The technology makes it possible to simulate the ageing process of cells and at the same time trigger their rejuvenation. CRISPR screens are used to identify genes that are significantly responsible for ageing and rejuvenation. This innovative method has the potential to develop new therapeutic approaches to combat age-related diseases and to slow down ageing itself.

Building on this vision, Clock.bio focuses on not only understanding the biological mechanisms of ageing, but also reversing them. At the center of the research are human induced pluripotent stem cells (hiPSCs), which are not only able to remain youthful, but also to rejuvenate themselves after artificially induced aging.
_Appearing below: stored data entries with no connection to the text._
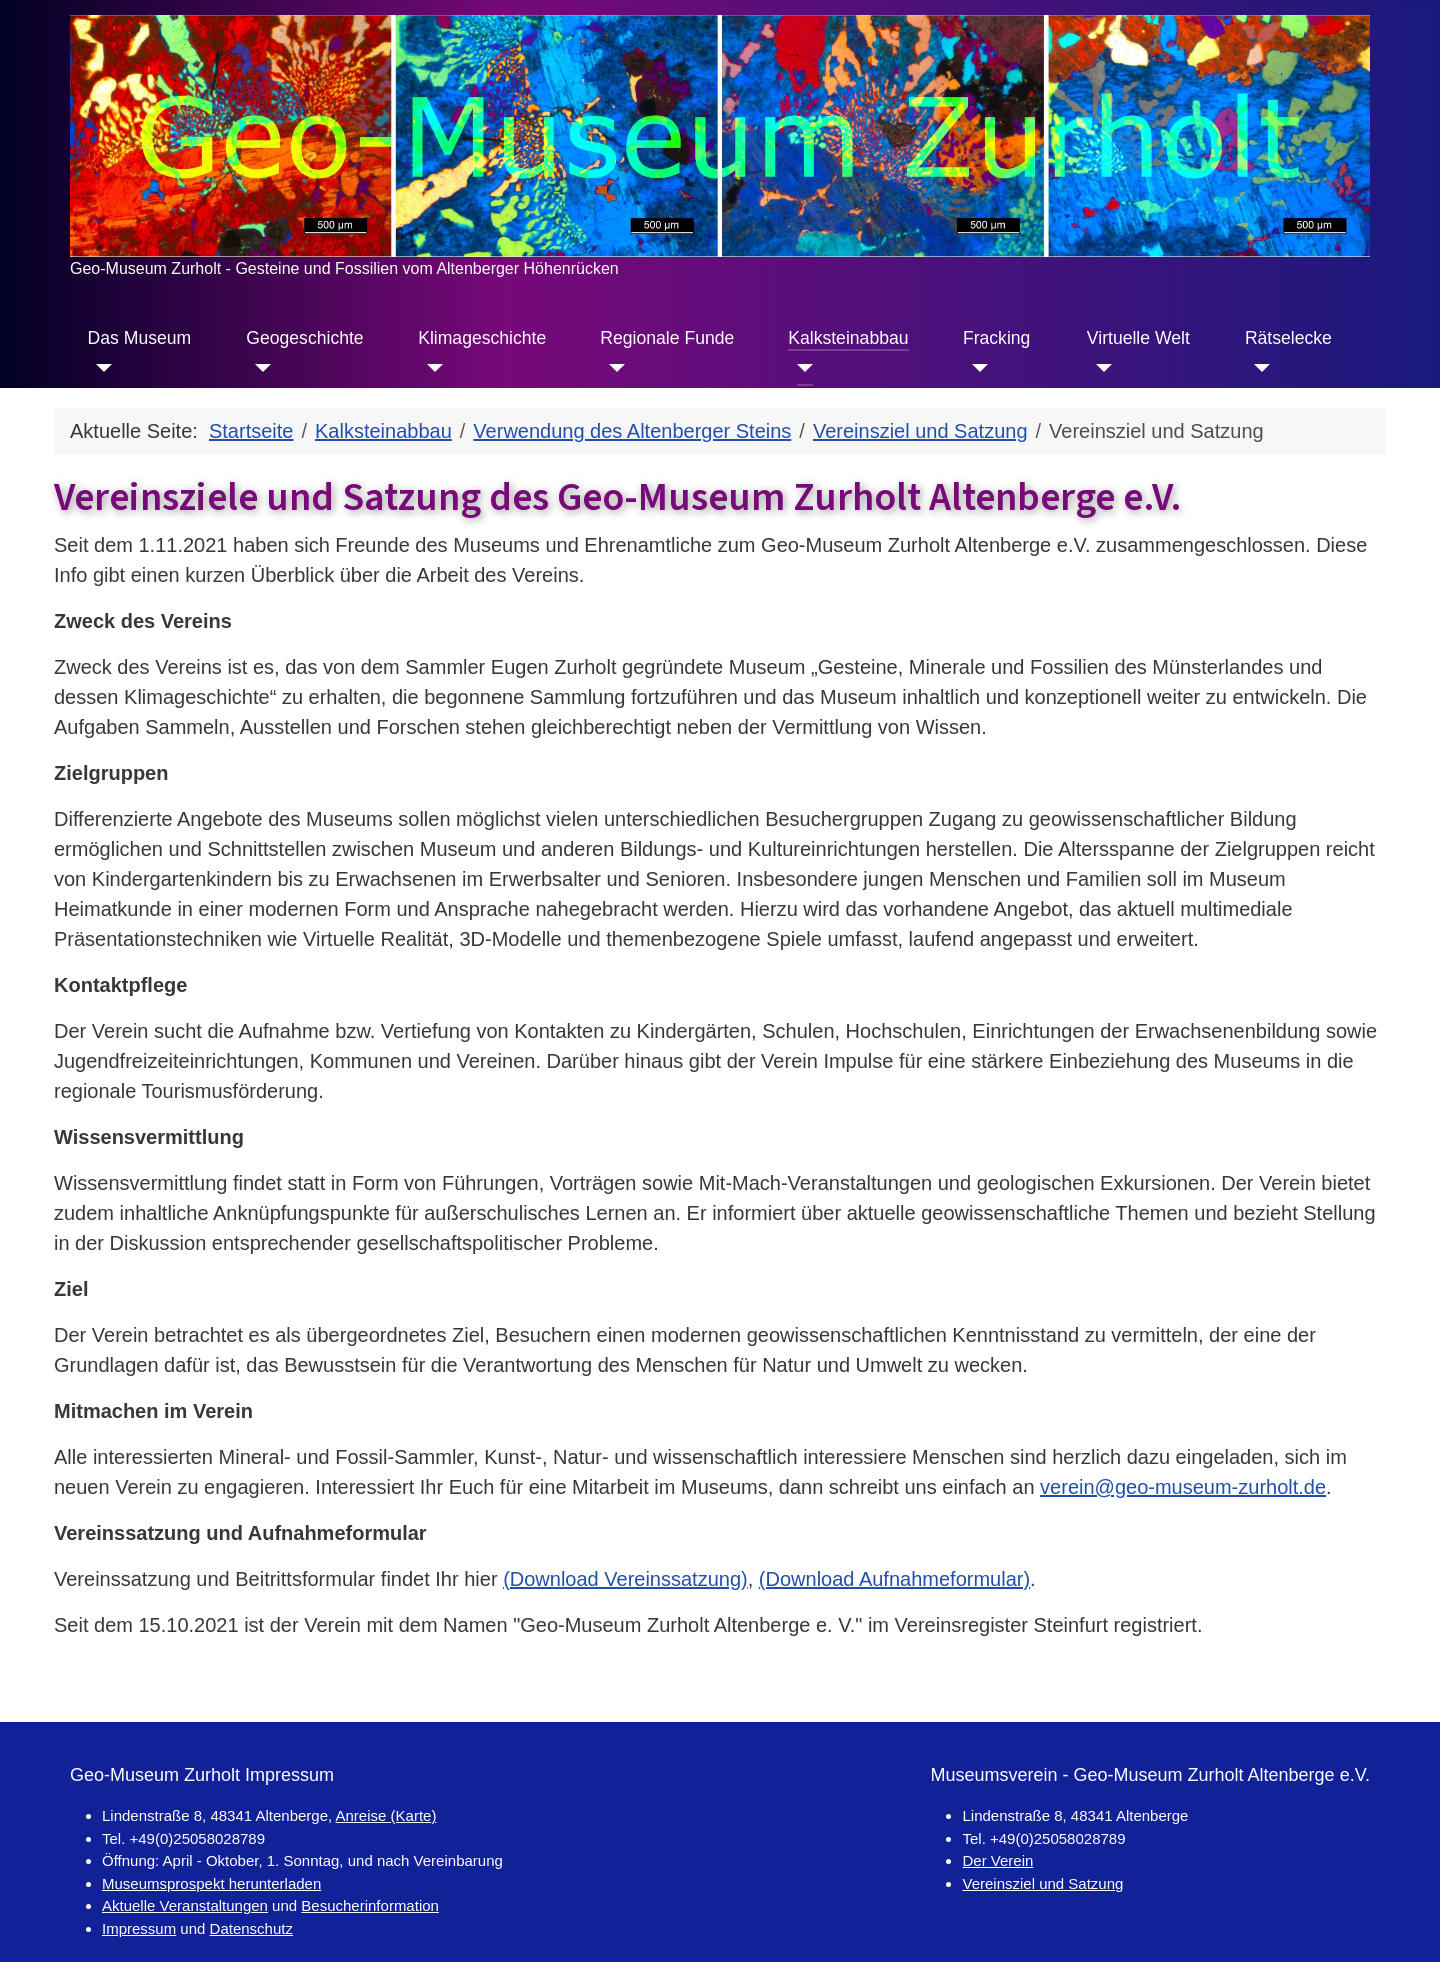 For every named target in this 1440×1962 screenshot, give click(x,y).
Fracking (996, 338)
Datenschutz (251, 1928)
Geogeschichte (304, 338)
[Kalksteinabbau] (800, 368)
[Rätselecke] (1257, 368)
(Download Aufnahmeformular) (894, 1579)
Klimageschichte (482, 338)
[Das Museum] (100, 368)
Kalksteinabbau (848, 338)
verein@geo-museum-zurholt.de (1183, 1487)
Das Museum (140, 338)
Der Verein (997, 1860)
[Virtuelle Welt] (1099, 368)
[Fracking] (975, 368)
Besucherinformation (370, 1905)
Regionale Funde (667, 338)
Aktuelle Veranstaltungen (185, 1905)
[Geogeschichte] (258, 368)
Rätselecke (1288, 338)
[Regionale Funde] (612, 368)
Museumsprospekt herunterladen (211, 1883)
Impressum (139, 1928)
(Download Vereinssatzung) (625, 1579)
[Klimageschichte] (430, 368)
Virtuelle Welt (1138, 338)
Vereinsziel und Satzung (1042, 1883)
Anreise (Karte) (386, 1815) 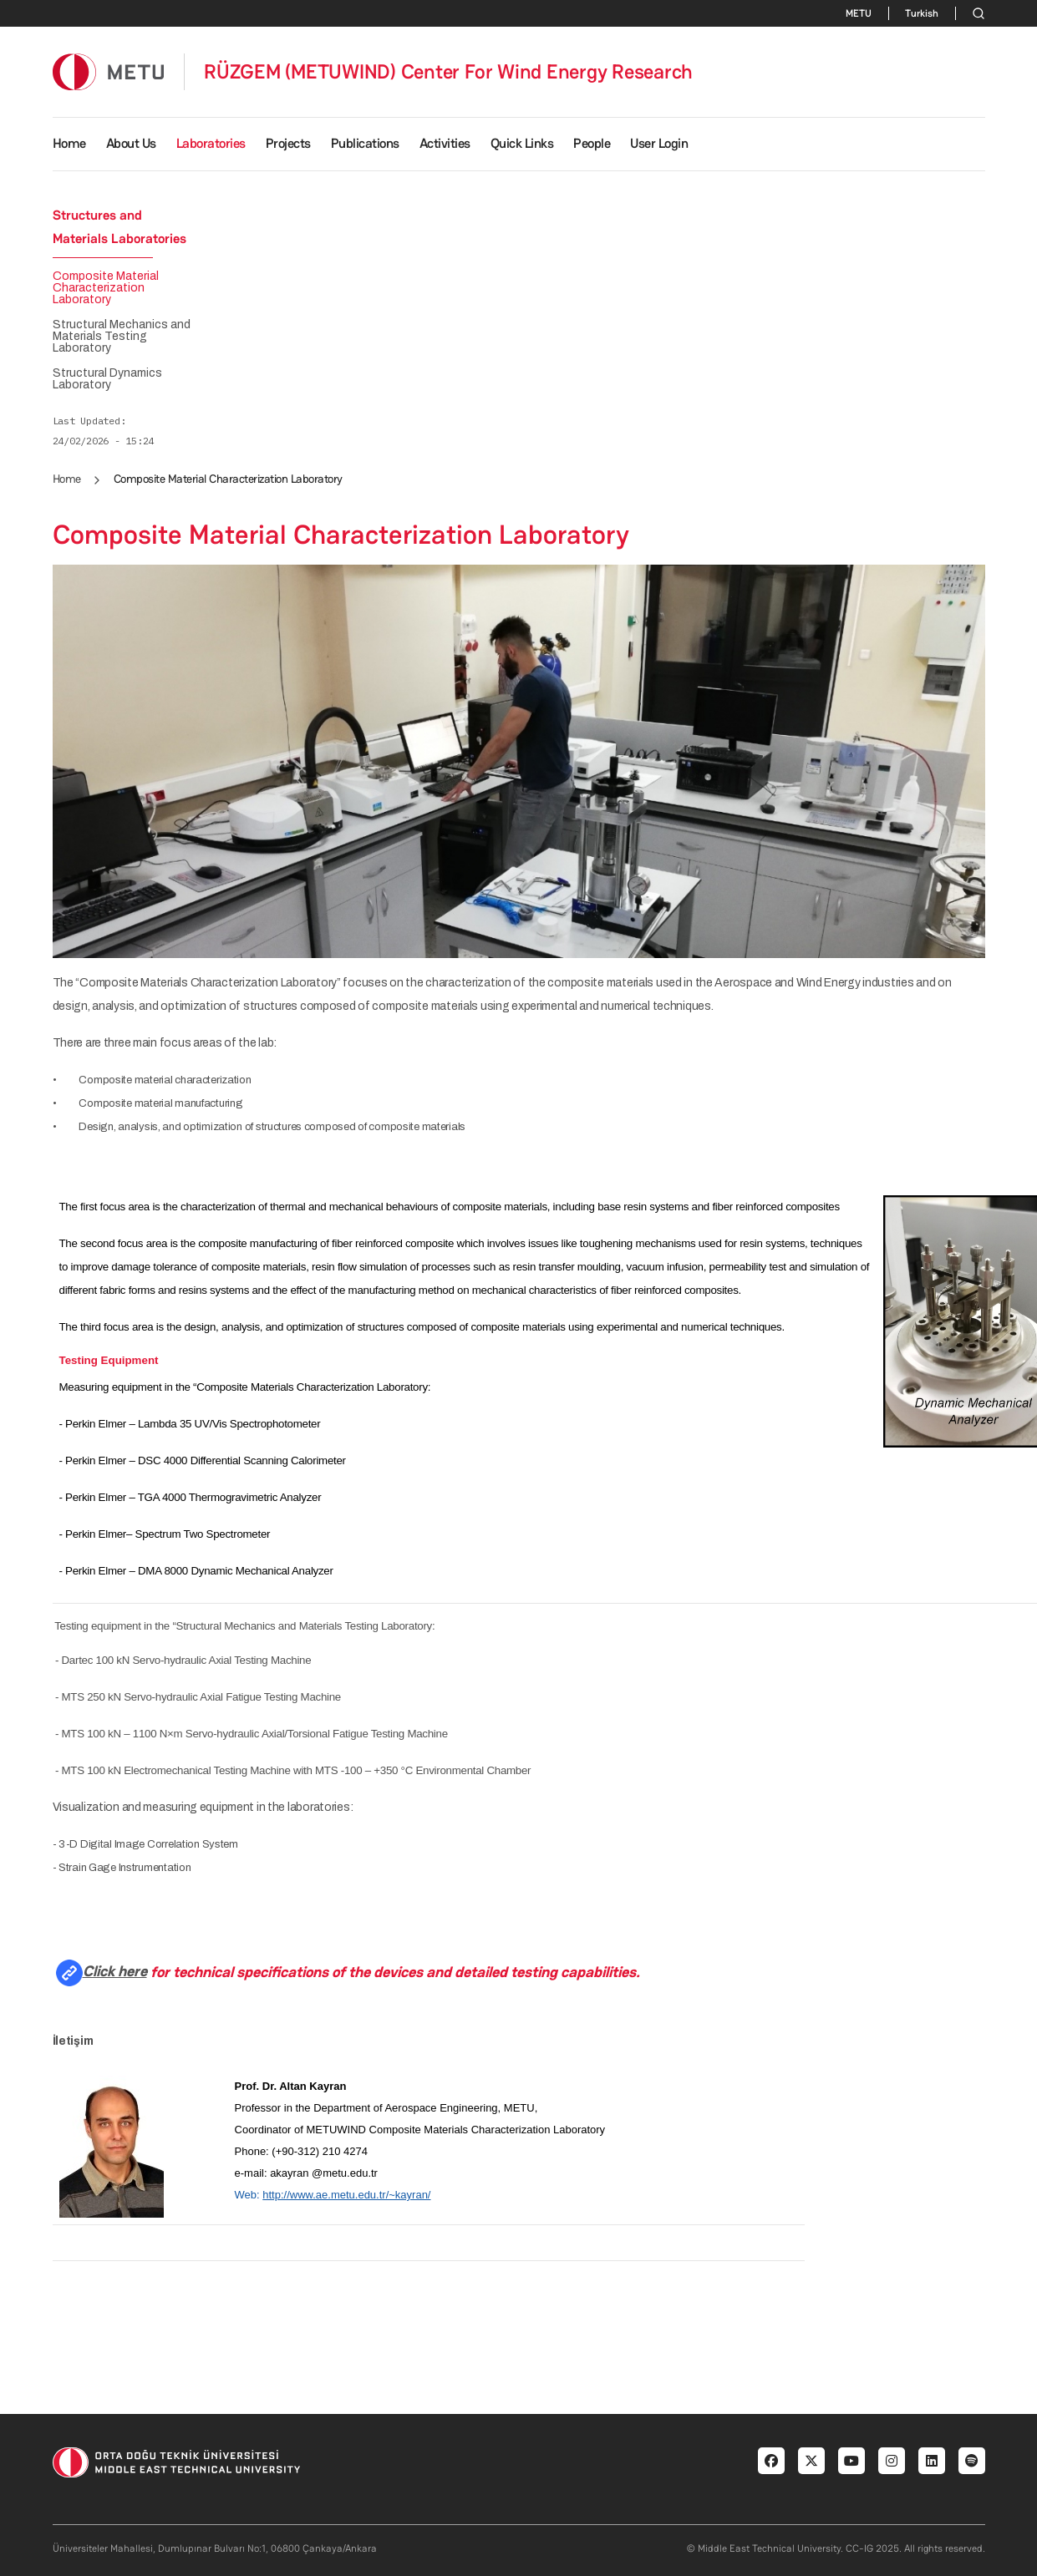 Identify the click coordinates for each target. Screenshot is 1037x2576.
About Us (131, 143)
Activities (444, 143)
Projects (288, 143)
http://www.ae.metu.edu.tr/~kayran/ (346, 2194)
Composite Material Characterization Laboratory (106, 288)
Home (69, 143)
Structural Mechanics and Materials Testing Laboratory (122, 336)
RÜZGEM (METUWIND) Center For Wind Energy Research (448, 72)
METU (859, 13)
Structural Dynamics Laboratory (107, 379)
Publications (365, 143)
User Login (659, 143)
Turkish (921, 13) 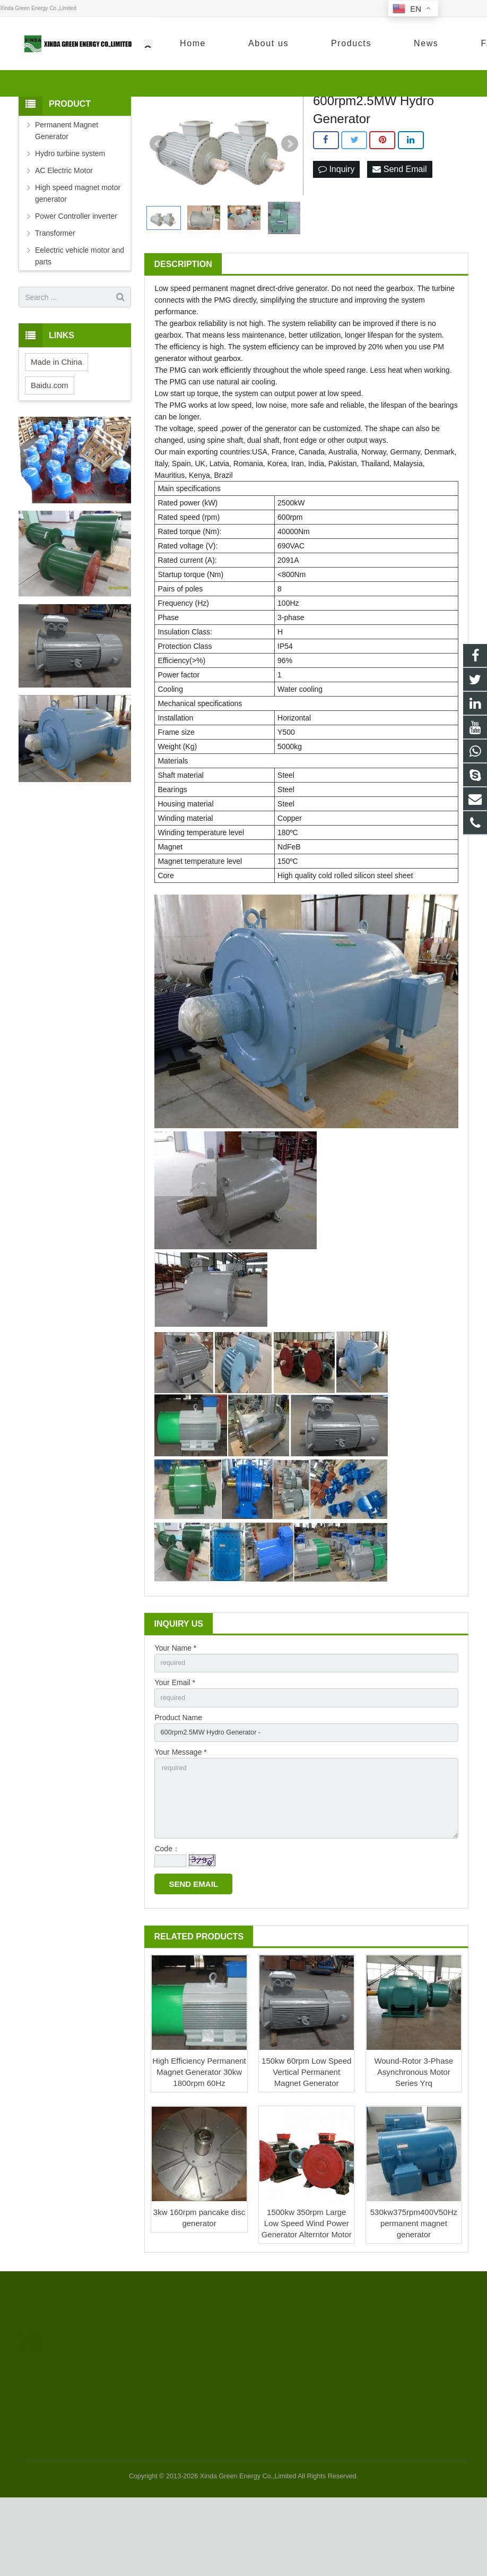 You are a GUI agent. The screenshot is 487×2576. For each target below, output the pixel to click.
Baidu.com (49, 448)
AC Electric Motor (64, 234)
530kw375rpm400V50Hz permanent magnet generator (413, 2301)
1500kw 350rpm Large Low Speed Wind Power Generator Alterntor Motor (307, 2301)
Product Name (178, 1785)
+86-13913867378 (368, 44)
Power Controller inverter (76, 280)
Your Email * (174, 1748)
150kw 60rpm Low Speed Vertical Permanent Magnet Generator (306, 2150)
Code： (166, 1926)
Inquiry (336, 233)
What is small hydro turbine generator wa (79, 2506)
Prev (158, 207)
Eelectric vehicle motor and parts (79, 320)
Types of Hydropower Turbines (66, 2458)
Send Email (399, 233)
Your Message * (180, 1821)
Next (289, 207)
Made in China (56, 425)
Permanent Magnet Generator (66, 194)
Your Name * (175, 1711)
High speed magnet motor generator (77, 257)
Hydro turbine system (70, 217)
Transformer (55, 297)
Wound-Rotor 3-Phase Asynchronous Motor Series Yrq (413, 2150)
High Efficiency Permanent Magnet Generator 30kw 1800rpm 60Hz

This unique ability of stem cells to perform a "reset" is being used by Clock.bio to develop new, effective approaches for the treatment of age-related diseases.

While all somatic cells age irreversibly, stem cells have the ability to turn back the clock. Clock.bio works with human induced pluripotent stem cells (iPSCs) and has developed a proprietary aging model that forces stem cells to age, mimicking the known cellular hallmarks of aging. This intervention triggers a self-rejuvenation mechanism in which iPSCs repair these hallmarks and become young and healthy again. Through a genome-wide CRISPR screen and single-cell RNA sequencing of over 3 million cells, generating 20 terabytes of data, clock.bio was able to decipher the "rejuvenation mechanism" and identify more than 100 genes that together form an "atlas of rejuvenation factors".